--- DATA FOR THIS TASK ---
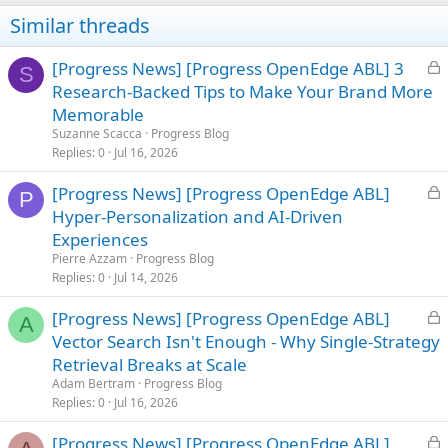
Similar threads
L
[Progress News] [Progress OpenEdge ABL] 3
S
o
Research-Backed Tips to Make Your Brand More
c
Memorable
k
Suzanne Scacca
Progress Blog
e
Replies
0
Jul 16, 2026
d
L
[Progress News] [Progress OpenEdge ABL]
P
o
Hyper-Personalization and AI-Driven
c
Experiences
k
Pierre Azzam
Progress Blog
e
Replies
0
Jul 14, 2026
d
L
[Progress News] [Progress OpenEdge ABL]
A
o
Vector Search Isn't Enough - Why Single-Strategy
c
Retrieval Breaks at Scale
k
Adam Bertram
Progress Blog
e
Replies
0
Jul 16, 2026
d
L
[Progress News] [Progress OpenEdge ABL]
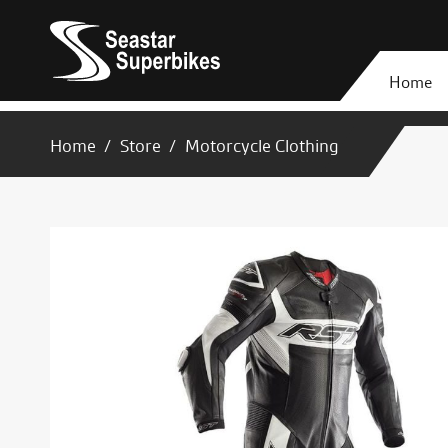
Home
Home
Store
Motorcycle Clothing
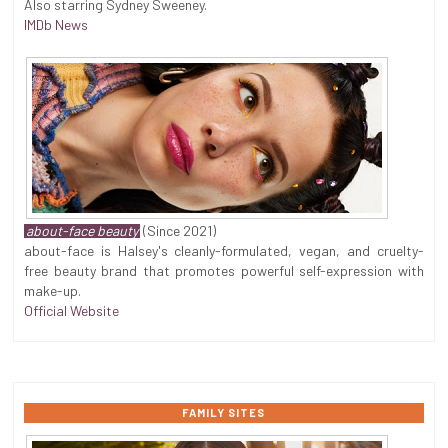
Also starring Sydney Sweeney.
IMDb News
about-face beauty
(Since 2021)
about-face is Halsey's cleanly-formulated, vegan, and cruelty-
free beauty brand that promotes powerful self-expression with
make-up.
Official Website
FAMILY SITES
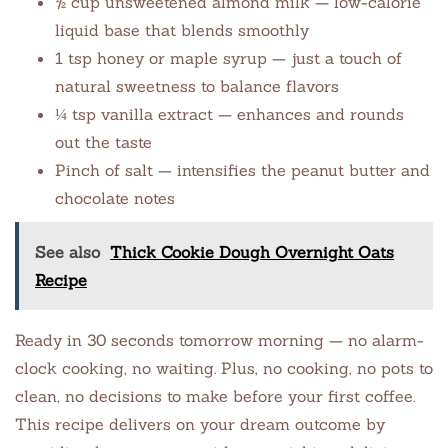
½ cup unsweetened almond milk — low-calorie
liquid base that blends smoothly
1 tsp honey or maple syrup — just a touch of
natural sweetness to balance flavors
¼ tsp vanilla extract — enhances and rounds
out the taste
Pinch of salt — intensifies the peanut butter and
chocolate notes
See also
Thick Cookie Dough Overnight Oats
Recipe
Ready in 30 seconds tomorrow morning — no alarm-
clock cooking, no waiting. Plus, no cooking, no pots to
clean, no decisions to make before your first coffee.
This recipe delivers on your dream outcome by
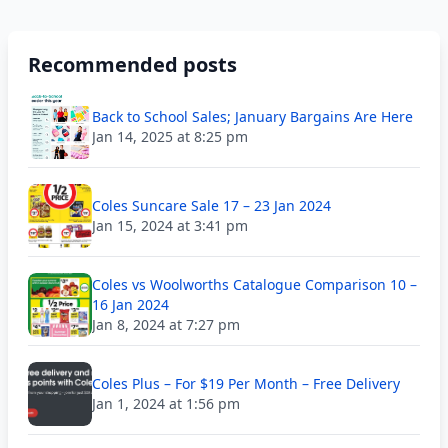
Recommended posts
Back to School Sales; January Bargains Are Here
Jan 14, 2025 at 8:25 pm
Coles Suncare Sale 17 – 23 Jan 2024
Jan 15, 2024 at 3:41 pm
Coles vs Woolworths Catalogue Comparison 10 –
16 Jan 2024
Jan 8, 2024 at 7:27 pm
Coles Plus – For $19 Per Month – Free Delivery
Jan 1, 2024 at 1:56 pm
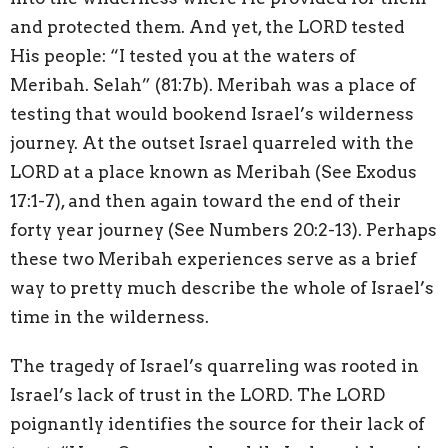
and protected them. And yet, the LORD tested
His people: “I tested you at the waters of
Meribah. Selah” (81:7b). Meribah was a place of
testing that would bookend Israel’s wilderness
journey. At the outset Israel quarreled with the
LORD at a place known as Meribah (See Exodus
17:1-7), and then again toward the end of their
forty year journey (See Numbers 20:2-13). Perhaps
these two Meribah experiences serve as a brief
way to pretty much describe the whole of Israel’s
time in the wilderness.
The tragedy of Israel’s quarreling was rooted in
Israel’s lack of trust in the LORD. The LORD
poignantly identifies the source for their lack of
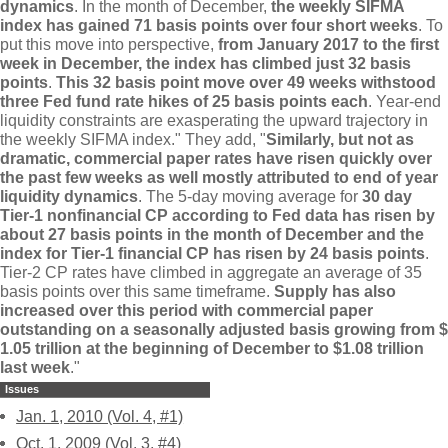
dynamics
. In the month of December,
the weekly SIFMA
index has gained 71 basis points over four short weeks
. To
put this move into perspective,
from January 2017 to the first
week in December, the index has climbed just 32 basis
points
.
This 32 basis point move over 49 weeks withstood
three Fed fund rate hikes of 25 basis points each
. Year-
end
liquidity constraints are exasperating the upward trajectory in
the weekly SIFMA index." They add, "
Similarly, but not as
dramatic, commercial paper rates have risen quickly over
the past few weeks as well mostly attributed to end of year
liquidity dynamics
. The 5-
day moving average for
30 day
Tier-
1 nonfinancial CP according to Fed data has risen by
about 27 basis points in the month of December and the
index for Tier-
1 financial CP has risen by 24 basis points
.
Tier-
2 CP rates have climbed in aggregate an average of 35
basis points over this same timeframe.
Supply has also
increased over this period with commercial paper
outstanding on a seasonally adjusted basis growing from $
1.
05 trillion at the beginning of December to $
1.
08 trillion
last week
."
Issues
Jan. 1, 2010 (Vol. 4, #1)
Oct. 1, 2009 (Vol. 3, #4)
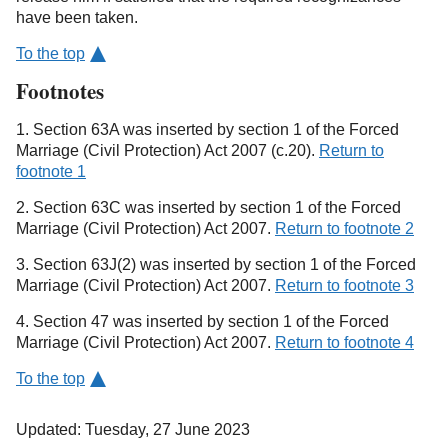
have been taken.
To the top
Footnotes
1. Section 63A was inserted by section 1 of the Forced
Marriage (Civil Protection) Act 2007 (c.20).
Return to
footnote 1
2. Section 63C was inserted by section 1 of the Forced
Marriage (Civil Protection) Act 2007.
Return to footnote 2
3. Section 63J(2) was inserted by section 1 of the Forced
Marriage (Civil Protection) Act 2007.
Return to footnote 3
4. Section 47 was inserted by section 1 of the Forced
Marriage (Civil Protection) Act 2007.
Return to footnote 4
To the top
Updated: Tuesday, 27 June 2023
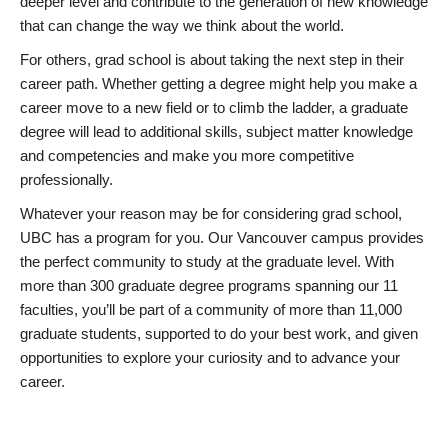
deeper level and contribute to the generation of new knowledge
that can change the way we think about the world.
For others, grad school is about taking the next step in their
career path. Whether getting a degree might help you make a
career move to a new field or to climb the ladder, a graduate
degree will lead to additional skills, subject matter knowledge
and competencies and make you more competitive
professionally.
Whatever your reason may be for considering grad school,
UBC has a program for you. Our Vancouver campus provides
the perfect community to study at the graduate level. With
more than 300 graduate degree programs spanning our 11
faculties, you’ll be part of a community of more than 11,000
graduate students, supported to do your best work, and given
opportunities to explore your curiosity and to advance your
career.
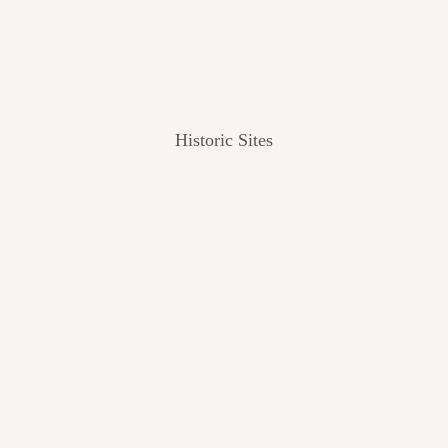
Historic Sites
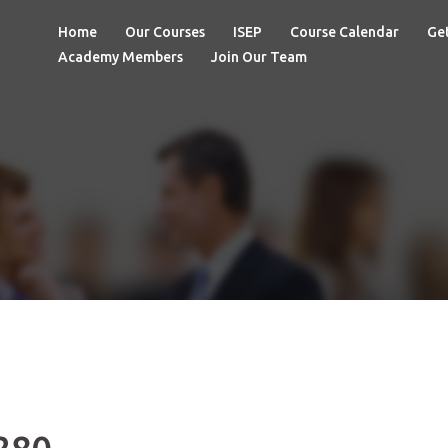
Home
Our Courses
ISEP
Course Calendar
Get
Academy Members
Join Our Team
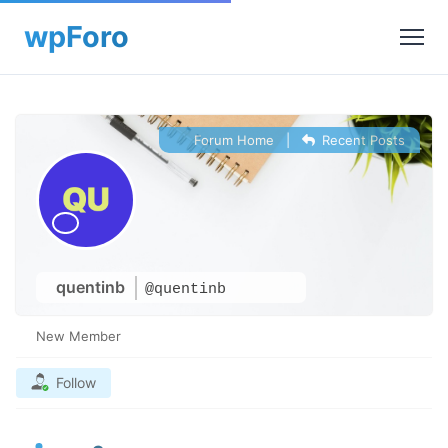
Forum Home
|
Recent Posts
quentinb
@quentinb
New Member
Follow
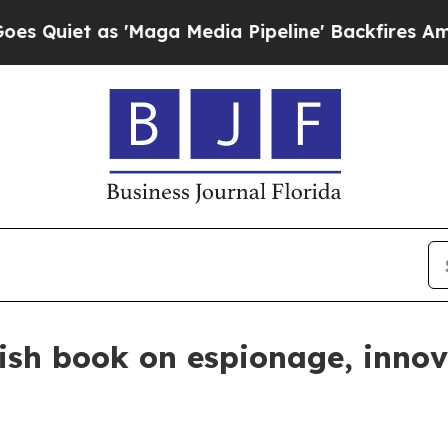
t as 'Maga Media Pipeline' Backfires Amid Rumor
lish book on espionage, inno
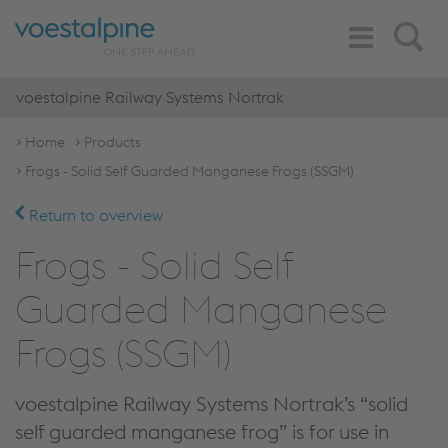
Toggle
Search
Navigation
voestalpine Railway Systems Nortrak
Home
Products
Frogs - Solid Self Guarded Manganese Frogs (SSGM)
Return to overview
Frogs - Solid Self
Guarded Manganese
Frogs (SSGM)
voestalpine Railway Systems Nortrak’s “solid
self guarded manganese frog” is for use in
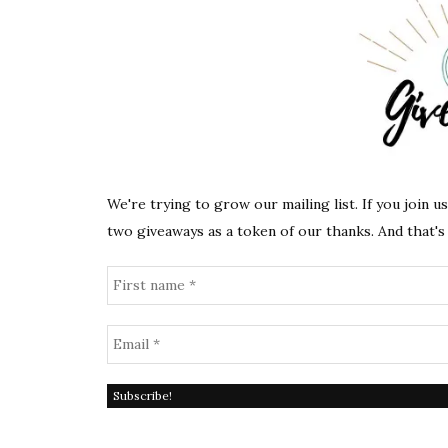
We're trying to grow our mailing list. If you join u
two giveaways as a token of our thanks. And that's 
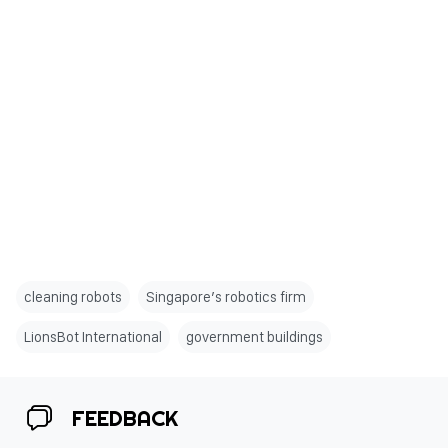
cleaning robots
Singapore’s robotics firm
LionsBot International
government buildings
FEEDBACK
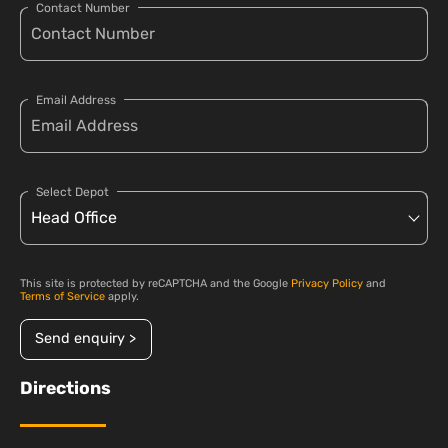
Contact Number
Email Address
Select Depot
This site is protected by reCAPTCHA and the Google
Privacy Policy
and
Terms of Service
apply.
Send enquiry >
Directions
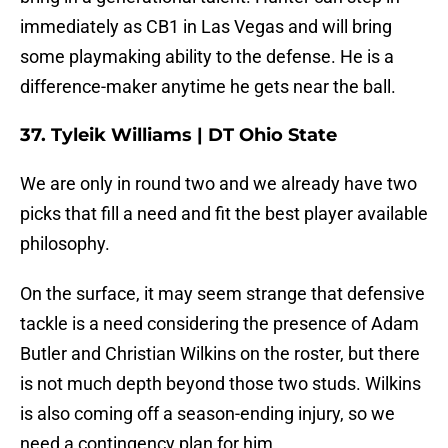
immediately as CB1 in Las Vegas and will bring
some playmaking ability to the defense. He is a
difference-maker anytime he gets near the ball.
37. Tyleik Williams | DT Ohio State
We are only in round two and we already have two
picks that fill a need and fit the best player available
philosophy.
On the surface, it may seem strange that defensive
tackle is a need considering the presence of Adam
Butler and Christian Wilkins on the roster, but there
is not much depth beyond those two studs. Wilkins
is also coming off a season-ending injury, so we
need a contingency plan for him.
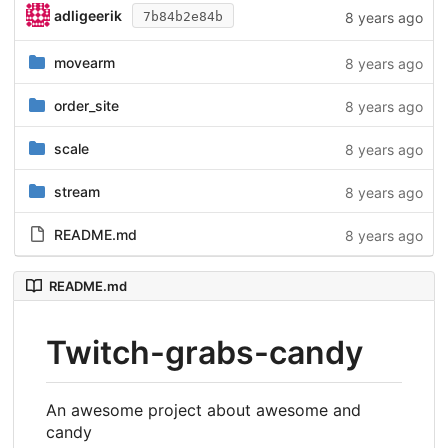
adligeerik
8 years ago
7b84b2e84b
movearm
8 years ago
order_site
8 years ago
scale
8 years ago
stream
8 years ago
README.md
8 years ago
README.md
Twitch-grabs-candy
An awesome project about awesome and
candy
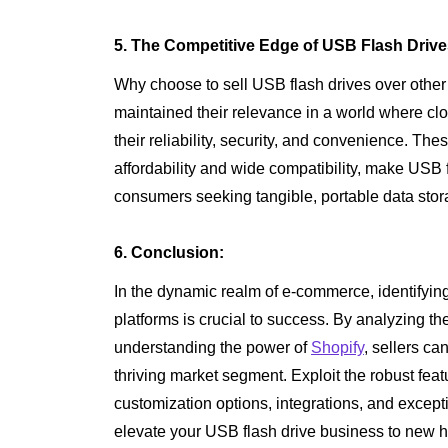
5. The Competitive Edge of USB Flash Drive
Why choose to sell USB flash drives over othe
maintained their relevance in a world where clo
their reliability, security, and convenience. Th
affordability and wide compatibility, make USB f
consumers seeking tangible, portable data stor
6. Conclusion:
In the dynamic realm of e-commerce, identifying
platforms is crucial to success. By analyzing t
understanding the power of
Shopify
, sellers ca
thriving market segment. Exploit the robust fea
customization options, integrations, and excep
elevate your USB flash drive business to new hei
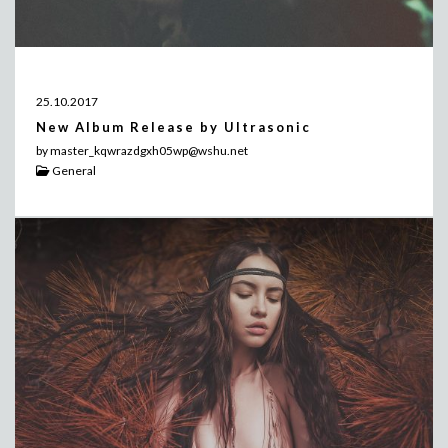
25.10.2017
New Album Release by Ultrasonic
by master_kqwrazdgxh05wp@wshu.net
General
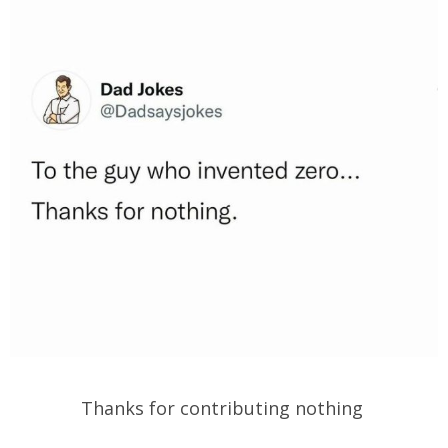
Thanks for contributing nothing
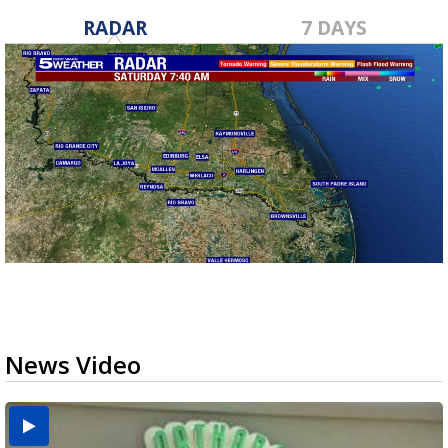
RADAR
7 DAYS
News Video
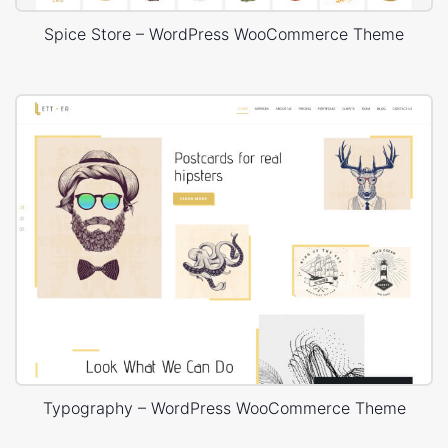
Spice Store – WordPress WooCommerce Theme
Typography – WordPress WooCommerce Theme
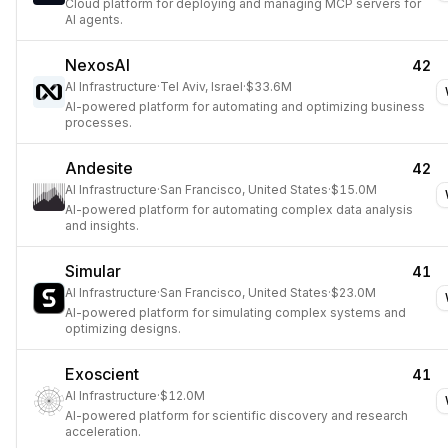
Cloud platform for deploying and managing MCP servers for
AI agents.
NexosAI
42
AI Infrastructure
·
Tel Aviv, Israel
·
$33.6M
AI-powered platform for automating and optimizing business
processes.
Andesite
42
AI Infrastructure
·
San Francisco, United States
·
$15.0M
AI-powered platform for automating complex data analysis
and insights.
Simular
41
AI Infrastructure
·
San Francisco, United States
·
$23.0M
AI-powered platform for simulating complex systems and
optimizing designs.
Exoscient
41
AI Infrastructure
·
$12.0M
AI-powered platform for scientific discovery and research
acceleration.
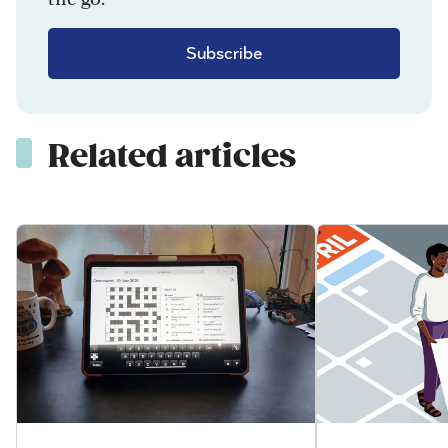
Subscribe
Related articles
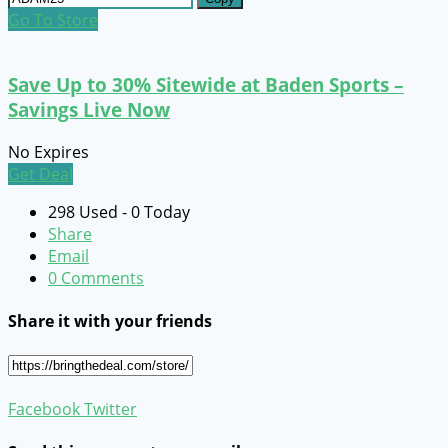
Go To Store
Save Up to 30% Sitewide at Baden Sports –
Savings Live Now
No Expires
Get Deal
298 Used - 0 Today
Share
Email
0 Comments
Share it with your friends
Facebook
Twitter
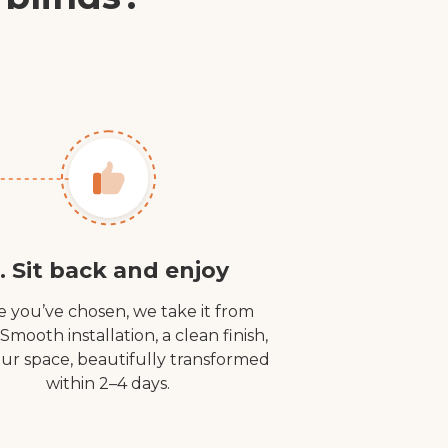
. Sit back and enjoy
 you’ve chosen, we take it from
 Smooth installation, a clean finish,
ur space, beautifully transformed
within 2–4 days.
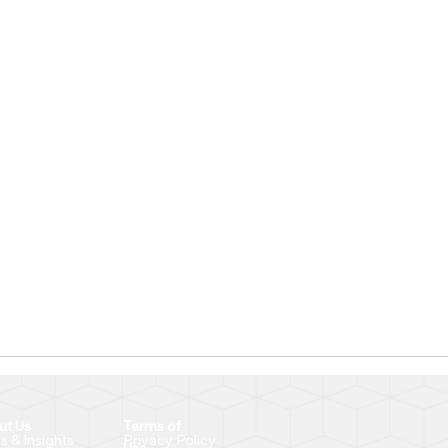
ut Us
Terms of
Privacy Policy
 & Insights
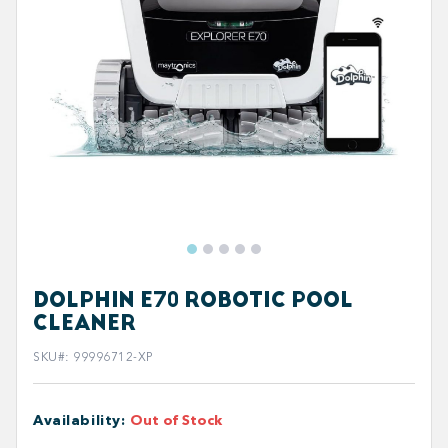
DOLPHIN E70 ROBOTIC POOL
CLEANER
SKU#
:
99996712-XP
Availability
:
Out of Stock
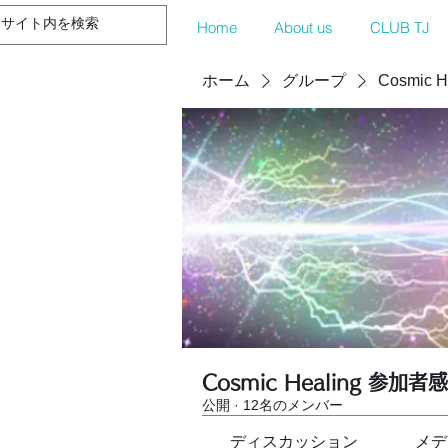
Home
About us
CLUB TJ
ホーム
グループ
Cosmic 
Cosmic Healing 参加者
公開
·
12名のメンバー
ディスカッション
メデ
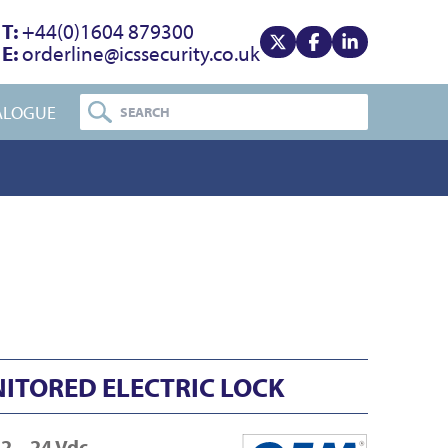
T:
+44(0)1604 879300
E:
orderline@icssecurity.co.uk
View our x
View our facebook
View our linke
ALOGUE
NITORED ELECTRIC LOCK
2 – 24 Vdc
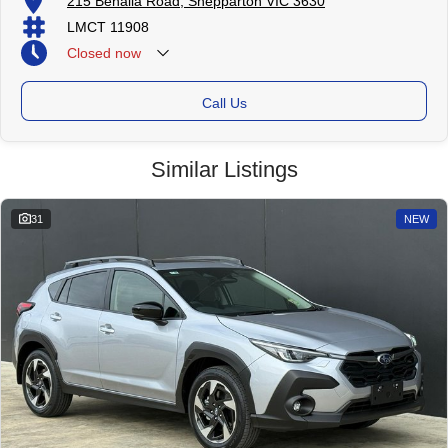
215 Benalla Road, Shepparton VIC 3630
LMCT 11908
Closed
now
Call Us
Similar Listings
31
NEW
---
_EXERCISE REQUIREMENTS_
In the data above, find each line where the string "average" appears, then copy it.

_PROBLEM SOLUTION_
day moving average for
2 CP rates have climbed in aggregate an average of 35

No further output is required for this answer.